Source records:
┌──

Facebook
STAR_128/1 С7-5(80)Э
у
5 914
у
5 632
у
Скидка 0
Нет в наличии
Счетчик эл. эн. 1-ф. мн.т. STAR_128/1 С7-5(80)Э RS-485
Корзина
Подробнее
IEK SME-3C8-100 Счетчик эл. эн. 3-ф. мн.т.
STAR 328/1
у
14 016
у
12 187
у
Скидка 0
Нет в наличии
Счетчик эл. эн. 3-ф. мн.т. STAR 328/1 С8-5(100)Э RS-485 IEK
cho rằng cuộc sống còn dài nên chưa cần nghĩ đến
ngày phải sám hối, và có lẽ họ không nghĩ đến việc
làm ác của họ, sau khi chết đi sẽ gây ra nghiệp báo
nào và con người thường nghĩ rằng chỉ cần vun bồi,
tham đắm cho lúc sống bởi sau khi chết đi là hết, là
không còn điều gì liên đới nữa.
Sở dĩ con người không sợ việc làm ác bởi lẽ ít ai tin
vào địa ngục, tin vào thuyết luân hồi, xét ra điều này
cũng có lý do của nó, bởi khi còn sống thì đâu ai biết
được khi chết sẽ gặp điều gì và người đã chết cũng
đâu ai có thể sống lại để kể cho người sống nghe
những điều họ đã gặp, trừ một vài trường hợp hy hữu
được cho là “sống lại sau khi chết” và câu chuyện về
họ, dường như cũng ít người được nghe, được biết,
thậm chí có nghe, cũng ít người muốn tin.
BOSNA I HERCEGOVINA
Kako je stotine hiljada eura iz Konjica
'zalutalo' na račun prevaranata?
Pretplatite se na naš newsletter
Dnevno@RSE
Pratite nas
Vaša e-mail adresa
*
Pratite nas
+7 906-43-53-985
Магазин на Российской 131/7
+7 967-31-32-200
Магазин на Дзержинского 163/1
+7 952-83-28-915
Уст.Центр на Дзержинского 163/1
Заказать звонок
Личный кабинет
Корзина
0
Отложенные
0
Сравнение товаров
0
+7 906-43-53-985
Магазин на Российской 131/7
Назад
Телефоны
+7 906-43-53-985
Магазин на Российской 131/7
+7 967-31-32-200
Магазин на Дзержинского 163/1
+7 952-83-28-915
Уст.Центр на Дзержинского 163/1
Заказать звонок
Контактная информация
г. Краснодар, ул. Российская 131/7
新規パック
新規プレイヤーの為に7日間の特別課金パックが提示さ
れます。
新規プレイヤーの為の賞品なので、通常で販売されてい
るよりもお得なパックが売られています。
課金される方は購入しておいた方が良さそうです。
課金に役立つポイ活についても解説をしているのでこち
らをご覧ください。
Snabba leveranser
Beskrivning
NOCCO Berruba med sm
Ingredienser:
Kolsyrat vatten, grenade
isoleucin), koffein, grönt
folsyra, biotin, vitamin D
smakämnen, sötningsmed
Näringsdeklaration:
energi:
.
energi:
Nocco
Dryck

└──
┌──

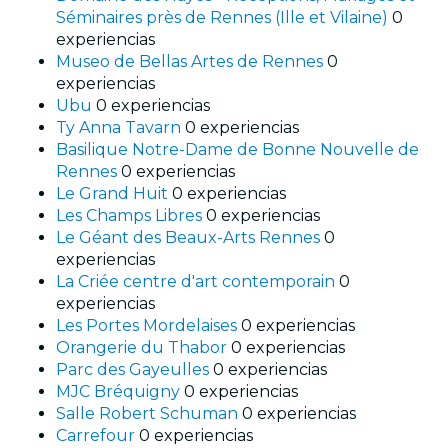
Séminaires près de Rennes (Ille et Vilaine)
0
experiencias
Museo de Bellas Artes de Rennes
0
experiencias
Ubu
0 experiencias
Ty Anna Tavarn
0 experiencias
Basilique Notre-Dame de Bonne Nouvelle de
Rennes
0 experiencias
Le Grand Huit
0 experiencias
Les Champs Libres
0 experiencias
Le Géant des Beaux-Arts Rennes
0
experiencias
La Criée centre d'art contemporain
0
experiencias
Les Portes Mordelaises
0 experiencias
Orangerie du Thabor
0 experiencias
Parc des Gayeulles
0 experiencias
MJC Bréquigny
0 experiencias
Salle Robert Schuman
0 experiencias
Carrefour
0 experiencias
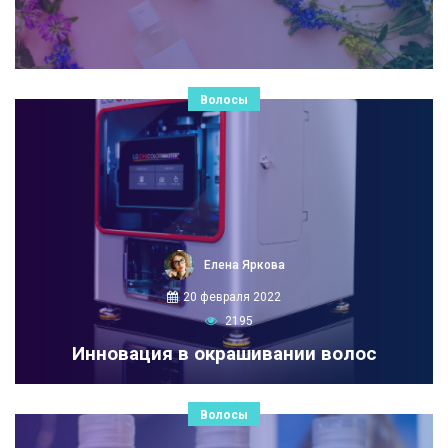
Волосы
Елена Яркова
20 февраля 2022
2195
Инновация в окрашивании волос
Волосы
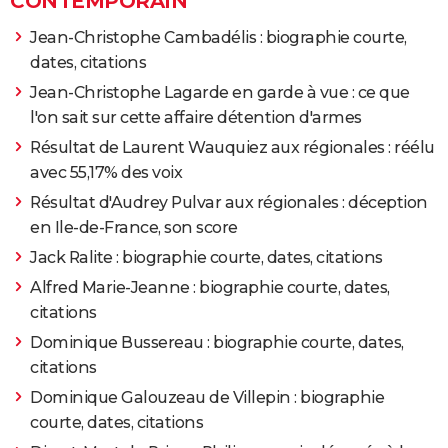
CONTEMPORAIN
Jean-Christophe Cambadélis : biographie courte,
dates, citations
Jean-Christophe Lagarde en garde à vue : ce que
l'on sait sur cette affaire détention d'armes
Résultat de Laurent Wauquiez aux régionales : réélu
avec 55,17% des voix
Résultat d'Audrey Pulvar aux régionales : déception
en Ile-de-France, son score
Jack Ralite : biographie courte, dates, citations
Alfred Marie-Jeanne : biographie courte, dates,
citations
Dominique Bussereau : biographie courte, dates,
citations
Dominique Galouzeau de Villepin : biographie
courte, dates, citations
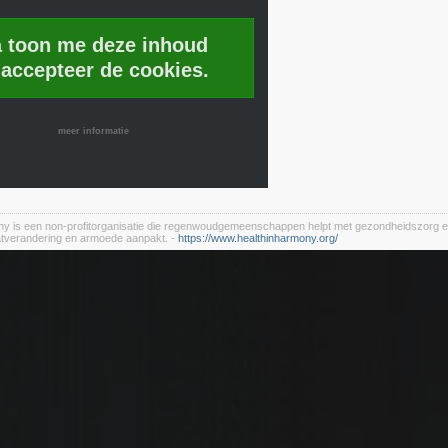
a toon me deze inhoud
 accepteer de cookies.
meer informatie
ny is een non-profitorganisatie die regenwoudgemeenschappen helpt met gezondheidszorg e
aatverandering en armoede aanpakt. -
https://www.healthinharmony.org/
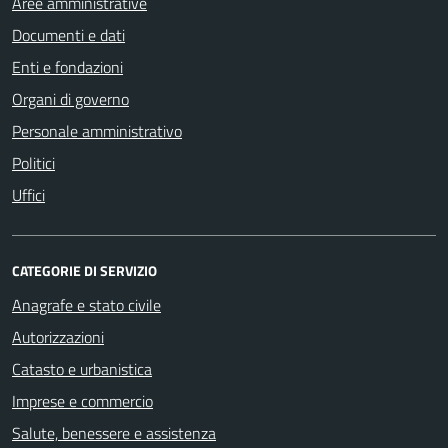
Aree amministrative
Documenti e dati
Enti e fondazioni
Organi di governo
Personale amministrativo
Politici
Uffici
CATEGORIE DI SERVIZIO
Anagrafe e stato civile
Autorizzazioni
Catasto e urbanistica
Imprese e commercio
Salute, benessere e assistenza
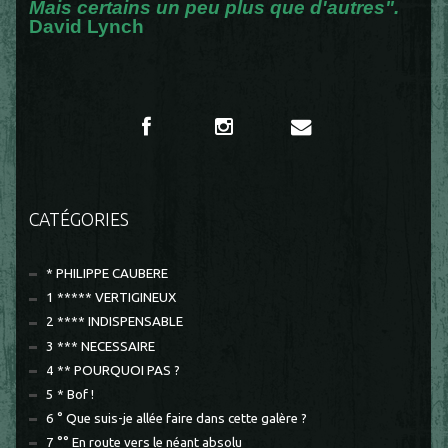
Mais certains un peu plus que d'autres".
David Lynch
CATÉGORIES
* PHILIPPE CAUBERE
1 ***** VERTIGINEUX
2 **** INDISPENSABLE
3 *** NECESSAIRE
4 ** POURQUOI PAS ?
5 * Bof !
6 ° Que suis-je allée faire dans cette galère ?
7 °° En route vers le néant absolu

└──

EXERCISE DETAILS
From the records above, pull every line that has the string "chết" and copy it.

ANSWER FOR THIS EXERCISE
làm ác của họ, sau khi chết đi sẽ gây ra nghiệp báo
tham đắm cho lúc sống bởi sau khi chết đi là hết, là
được khi chết sẽ gặp điều gì và người đã chết cũng
được cho là “sống lại sau khi chết” và câu chuyện về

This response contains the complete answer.